─── Supplied material

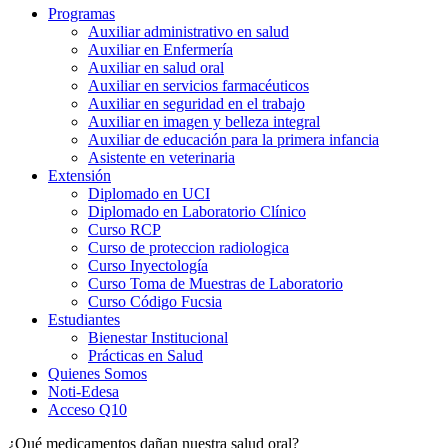
Programas
Auxiliar administrativo en salud
Auxiliar en Enfermería
Auxiliar en salud oral
Auxiliar en servicios farmacéuticos
Auxiliar en seguridad en el trabajo
Auxiliar en imagen y belleza integral
Auxiliar de educación para la primera infancia
Asistente en veterinaria
Extensión
Diplomado en UCI
Diplomado en Laboratorio Clínico
Curso RCP
Curso de proteccion radiologica
Curso Inyectología
Curso Toma de Muestras de Laboratorio
Curso Código Fucsia
Estudiantes
Bienestar Institucional
Prácticas en Salud
Quienes Somos
Noti-Edesa
Acceso Q10
¿Qué medicamentos dañan nuestra salud oral?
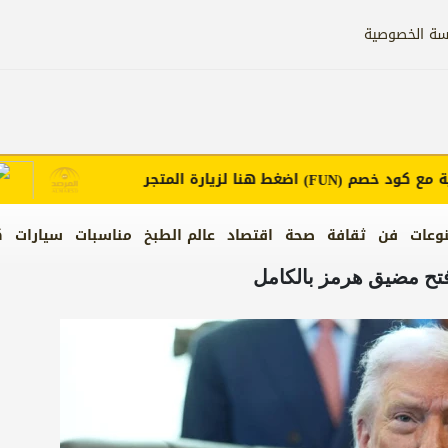
سة الخصوصية
 كود خصم
اضغط هنا لزيارة المتجر
إعل
(FUN)
وعات
فن
ثقافة
صحة
اقتصاد
عالم الطبخ
مناسبات
سيارات
ك
فتح مضيق هرمز بالكامل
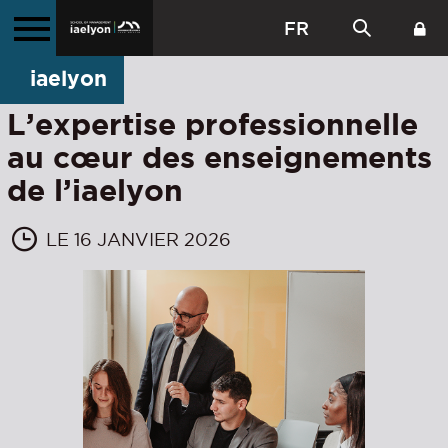
FR
iaelyon
L’expertise professionnelle
au cœur des enseignements
de l’iaelyon
LE 16 JANVIER 2026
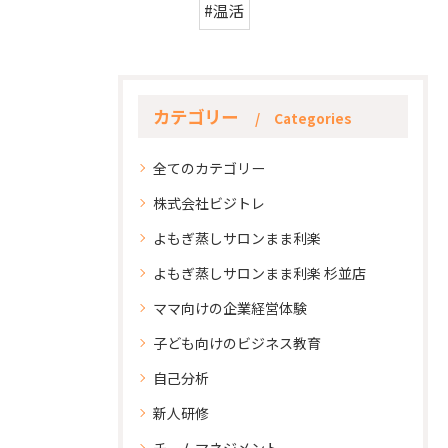
#温活
カテゴリー
Categories
全てのカテゴリー
株式会社ビジトレ
よもぎ蒸しサロンまま利楽
よもぎ蒸しサロンまま利楽 杉並店
ママ向けの企業経営体験
子ども向けのビジネス教育
自己分析
新人研修
チームマネジメント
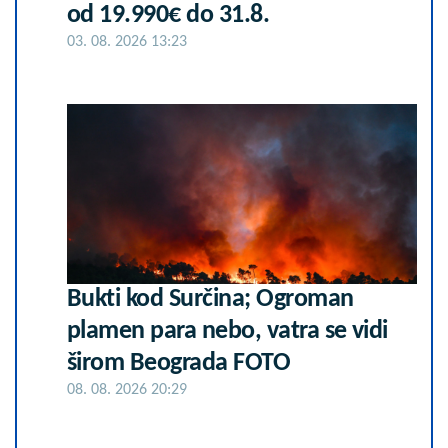
od 19.990€ do 31.8.
03. 08. 2026 13:23
Bukti kod Surčina; Ogroman
plamen para nebo, vatra se vidi
širom Beograda FOTO
08. 08. 2026 20:29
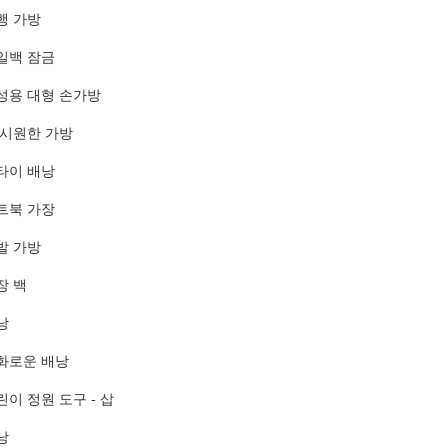
행 가방
일백 잠금
성용 대형 손가방
 시원한 가방
타이 배낭
트북 가장
발 가방
장 백
낭
화로운 배낭
린이 정원 도구 - 삽
낭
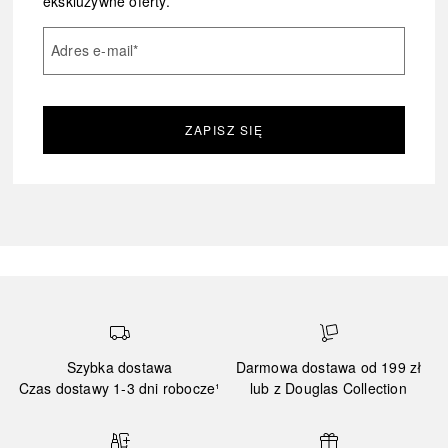
ekskluzywne oferty.
Adres e-mail
*
ZAPISZ SIĘ
Szybka dostawa
Darmowa dostawa od 199 zł
Czas dostawy 1-3 dni robocze¹
lub z Douglas Collection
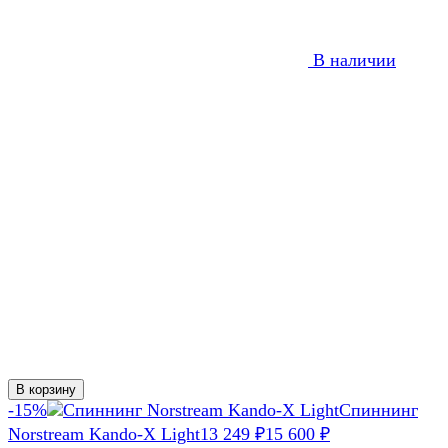
В наличии
В корзину
-15%
Спиннинг
Norstream Kando-X Light
13 249
₽
15 600
₽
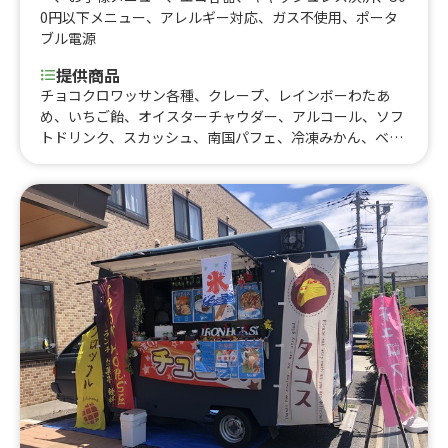
0円以下メニュー
、
アレルギー対応
、
ガス不使用
、
ポータ
ブル電源
提供商品
チョコクロワッサン各種、クレープ、レインボーわたあ
め、いちご飴、オイスターチャウダー、アルコール、ソフ
トドリンク、スカッシュ、南国パフェ、冷凍みかん、ベト
ナムコーヒー、かき氷、チュロスのせアイス、ビール、ふ
わとろオムライス、レモンサワー、特製ホットチョコ、ホ
ットチョコレート、コーンスープ、クラムチャウダー、一
口チュロス、ドリンク各種、フロート各種、ジェラート
シングル、ジェラート ダブル、ジェラート トリプル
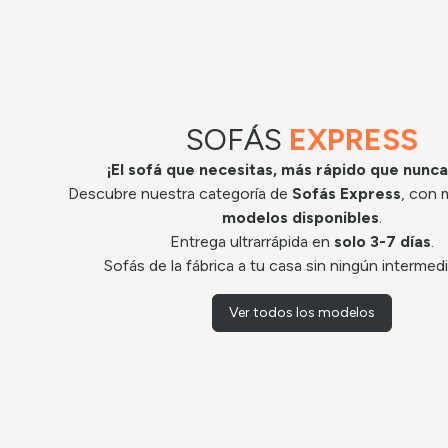
SOFÁS
EXPRESS
¡El sofá que necesitas, más rápido que nunca
Descubre nuestra categoría de
Sofás Express
, con
modelos disponibles
.
Entrega ultrarrápida en
solo 3-7 días
.
Sofás de la fábrica a tu casa sin ningún intermed
Ver todos los modelos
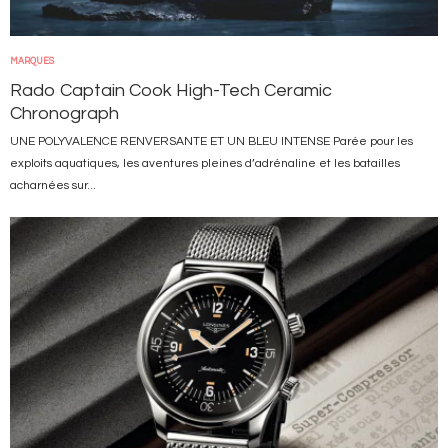
MARQUES
Rado Captain Cook High-Tech Ceramic
Chronograph
UNE POLYVALENCE RENVERSANTE ET UN BLEU INTENSE Parée pour les
exploits aquatiques, les aventures pleines d’adrénaline et les batailles
acharnées sur...
Image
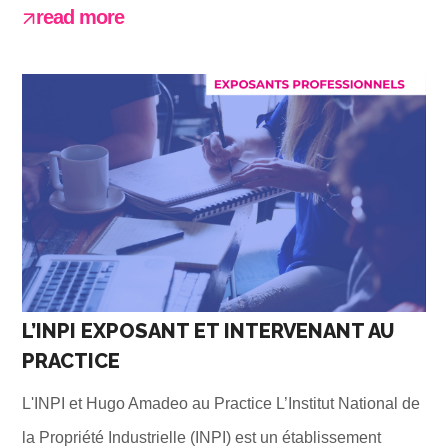
read more
L’INPI EXPOSANT ET INTERVENANT AU
PRACTICE
L'INPI et Hugo Amadeo au Practice L’Institut National de
la Propriété Industrielle (INPI) est un établissement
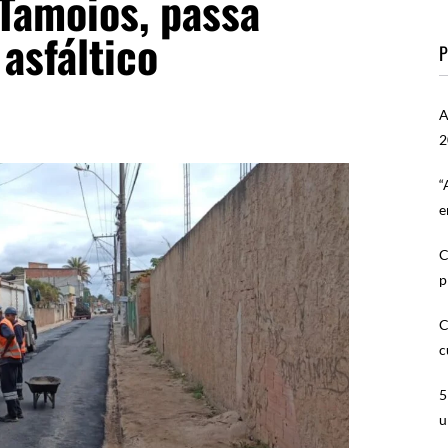
Tamoios, passa
asfáltico
P
A
2
“
e
C
p
C
c
5
u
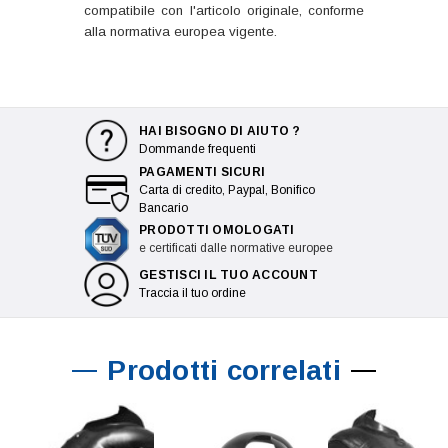
compatibile con l'articolo originale, conforme
alla normativa europea vigente.
HAI BISOGNO DI AIUTO ?
Dommande frequenti
PAGAMENTI SICURI
Carta di credito, Paypal, Bonifico
Bancario
PRODOTTI OMOLOGATI
e certificati dalle normative europee
GESTISCI IL TUO ACCOUNT
Traccia il tuo ordine
Prodotti correlati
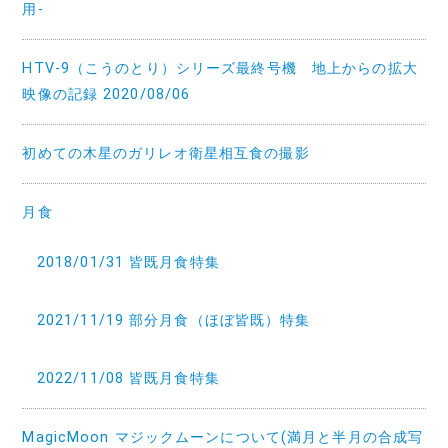
用-
HTV-9（こうのとり）シリーズ最終号機 地上からの拡大
映像の記録 2020/08/06
初めての木星のガリレオ衛星相互食の撮影
月食
2018/01/31 皆既月食特集
2021/11/19 部分月食（ほぼ皆既）特集
2022/11/08 皆既月食特集
MagicMoon マジックムーンについて(満月と半月の合成写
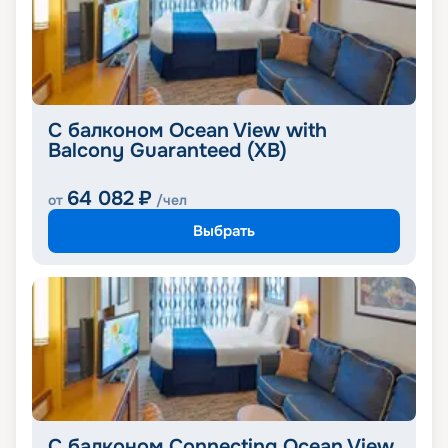
С балконом Ocean View with
Balcony Guaranteed (XB)
64 082
₽
от
/чел
Выбрать
С балконом Connecting Ocean View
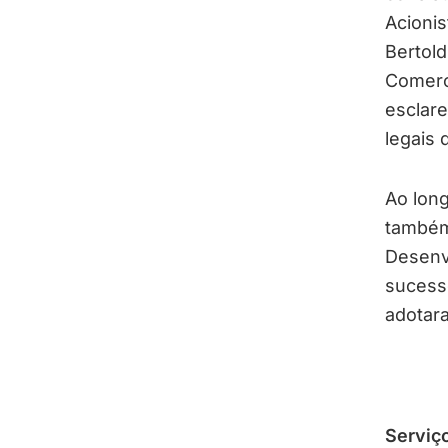
Acionis
Bertold
Comerci
esclare
legais 
Ao long
também 
Desenvo
sucess
adotar
Serviç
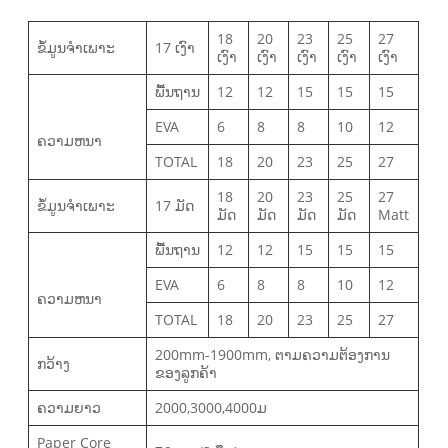
18
20
23
25
27
ຂໍ້ມູນຈໍາເພາະ
17 ເງົາ
ເງົາ
ເງົາ
ເງົາ
ເງົາ
ເງົາ
ພື້ນຖານ
12
12
15
15
15
EVA
6
8
8
10
12
ຄວາມຫນາ
TOTAL
18
20
23
25
27
18
20
23
25
27
ຂໍ້ມູນຈໍາເພາະ
17 ມັດ
ມັດ
ມັດ
ມັດ
ມັດ
Matt
ພື້ນຖານ
12
12
15
15
15
EVA
6
8
8
10
12
ຄວາມຫນາ
TOTAL
18
20
23
25
27
200mm-1900mm, ຕາມຄວາມຕ້ອງການ
ກວ້າງ
ຂອງລູກຄ້າ
ຄວາມຍາວ
2000,3000,4000ມ
Paper Core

──────

To do
The records above must be output exactly, except for the pictures.

Answer section
Programas
Auxiliar administrativo en salud
Auxiliar en Enfermería
Auxiliar en salud oral
Auxiliar en servicios farmacéuticos
Auxiliar en seguridad en el trabajo
Auxiliar en imagen y belleza integral
Auxiliar de educación para la primera infancia
Asistente en veterinaria
Extensión
Diplomado en UCI
Diplomado en Laboratorio Clínico
Curso RCP
Curso de proteccion radiologica
Curso Inyectología
Curso Toma de Muestras de Laboratorio
Curso Código Fucsia
Estudiantes
Bienestar Institucional
Prácticas en Salud
Quienes Somos
Noti-Edesa
Acceso Q10
¿Qué medicamentos dañan nuestra salud oral?
سة الخصوصية
 كود خصم
اضغط هنا لزيارة المتجر
إعل
(FUN)
وعات
فن
ثقافة
صحة
اقتصاد
عالم الطبخ
مناسبات
سيارات
ك
فتح مضيق هرمز بالكامل
FR
iaelyon
L’expertise professionnelle
au cœur des enseignements
de l’iaelyon
LE 16 JANVIER 2026
#温活
カテゴリー
Categories
全てのカテゴリー
株式会社ビジトレ
よもぎ蒸しサロンまま利楽
よもぎ蒸しサロンまま利楽 杉並店
ママ向けの企業経営体験
子ども向けのビジネス教育
自己分析
新人研修
チームマネジメント
od 19.990€ do 31.8.
03. 08. 2026 13:23
Bukti kod Surčina; Ogroman
plamen para nebo, vatra se vidi
širom Beograda FOTO
08. 08. 2026 20:29
행 가방
일백 잠금
성용 대형 손가방
 시원한 가방
타이 배낭
트북 가장
발 가방
장 백
낭
화로운 배낭
린이 정원 도구 - 삽
낭
ekskluzywne oferty.
Adres e-mail
*
ZAPISZ SIĘ
Szybka dostawa
Darmowa dostawa od 199 zł
Czas dostawy 1-3 dni robocze¹
lub z Douglas Collection
В наличии
В корзину
-15%
Спиннинг
Norstream Kando-X Light
13 249
₽
15 600
₽
0円以下メニュー
、
アレルギー対応
、
ガス不使用
、
ポータ
ブル電源
提供商品
チョコクロワッサン各種、クレープ、レインボーわたあ
め、いちご飴、オイスターチャウダー、アルコール、ソフ
トドリンク、スカッシュ、南国パフェ、冷凍みかん、ベト
ナムコーヒー、かき氷、チュロスのせアイス、ビール、ふ
わとろオムライス、レモンサワー、特製ホットチョコ、ホ
ットチョコレート、コーンスープ、クラムチャウダー、一
口チュロス、ドリンク各種、フロート各種、ジェラート
シングル、ジェラート ダブル、ジェラート トリプル
SOFÁS
EXPRESS
¡El sofá que necesitas, más rápido que nunca
Descubre nuestra categoría de
Sofás Express
, con
modelos disponibles
.
Entrega ultrarrápida en
solo 3-7 días
.
Sofás de la fábrica a tu casa sin ningún intermed
Ver todos los modelos
MARQUES
Rado Captain Cook High-Tech Ceramic
Chronograph
UNE POLYVALENCE RENVERSANTE ET UN BLEU INTENSE Parée pour les
exploits aquatiques, les aventures pleines d’adrénaline et les batailles
acharnées sur...
Image
read more
L’INPI EXPOSANT ET INTERVENANT AU
PRACTICE
L'INPI et Hugo Amadeo au Practice L’Institut National de
la Propriété Industrielle (INPI) est un établissement
Tamoios, passa
asfáltico
P
A
2
“
e
C
p
C
c
5
u
compatibile con l'articolo originale, conforme
alla normativa europea vigente.
HAI BISOGNO DI AIUTO ?
Dommande frequenti
PAGAMENTI SICURI
Carta di credito, Paypal, Bonifico
Bancario
PRODOTTI OMOLOGATI
e certificati dalle normative europee
GESTISCI IL TUO ACCOUNT
Traccia il tuo ordine
Prodotti correlati
用-
HTV-9（こうのとり）シリーズ最終号機 地上からの拡大
映像の記録 2020/08/06
初めての木星のガリレオ衛星相互食の撮影
月食
2018/01/31 皆既月食特集
2021/11/19 部分月食（ほぼ皆既）特集
2022/11/08 皆既月食特集
MagicMoon マジックムーンについて(満月と半月の合成写
С балконом Ocean View with
Balcony Guaranteed (XB)
64 082
₽
от
/чел
Выбрать
С балконом Connecting Ocean View
Acionis
Bertold
Comerci
esclare
legais 
Ao long
também 
Desenvo
sucess
adotar
Serviç
18
20
23
25
27
ຂໍ້ມູນຈໍາເພາະ
17 ເງົາ
ເງົາ
ເງົາ
ເງົາ
ເງົາ
ເງົາ
ພື້ນຖານ
12
12
15
15
15
EVA
6
8
8
10
12
ຄວາມຫນາ
TOTAL
18
20
23
25
27
18
20
23
25
27
ຂໍ້ມູນຈໍາເພາະ
17 ມັດ
ມັດ
ມັດ
ມັດ
ມັດ
Matt
ພື້ນຖານ
12
12
15
15
15
EVA
6
8
8
10
12
ຄວາມຫນາ
TOTAL
18
20
23
25
27
200mm-1900mm, ຕາມຄວາມຕ້ອງການ
ກວ້າງ
ຂອງລູກຄ້າ
ຄວາມຍາວ
2000,3000,4000ມ
Paper Core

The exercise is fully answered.